_Assignment_: Word-for-word transcription: reproduce all of the data, but not the pictures.

━━ Records shown

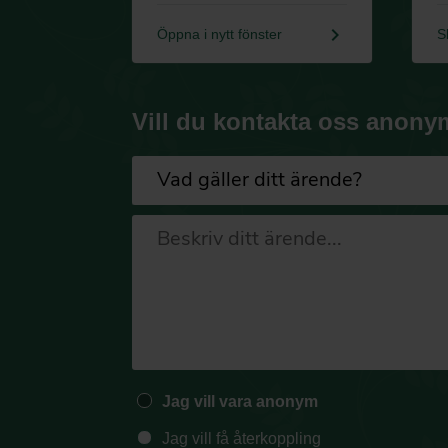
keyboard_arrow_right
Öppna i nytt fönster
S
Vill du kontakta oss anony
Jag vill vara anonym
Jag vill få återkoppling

━━━━

_Completed task_:
keyboard_arrow_right
Öppna i nytt fönster
S
Vill du kontakta oss anony
Jag vill vara anonym
Jag vill få återkoppling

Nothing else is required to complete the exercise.